▶ _HOW TO COMPLETE THIS TASK_
Output the full listing exactly as written, with no pictures in it.

# # #

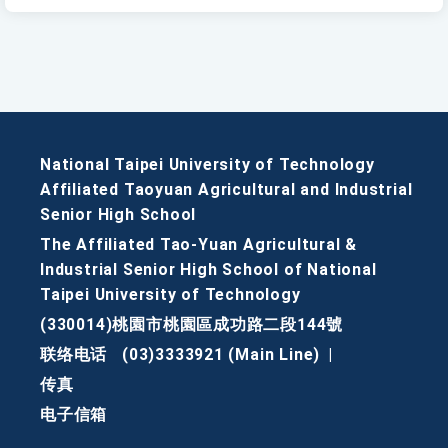
National Taipei University of Technology
Affiliated Taoyuan Agricultural and Industrial
Senior High School
The Affiliated Tao-Yuan Agricultural &
Industrial Senior High School of National
Taipei University of Technology
(330014)桃園市桃園區成功路二段144號
联络电话
(03)3333921 (Main Line)
|
传真
电子信箱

# # #

▶ _REPLY TO THE EXERCISE_
National Taipei University of Technology
Affiliated Taoyuan Agricultural and Industrial
Senior High School
The Affiliated Tao-Yuan Agricultural &
Industrial Senior High School of National
Taipei University of Technology
(330014)桃園市桃園區成功路二段144號
联络电话
(03)3333921 (Main Line)
|
传真
电子信箱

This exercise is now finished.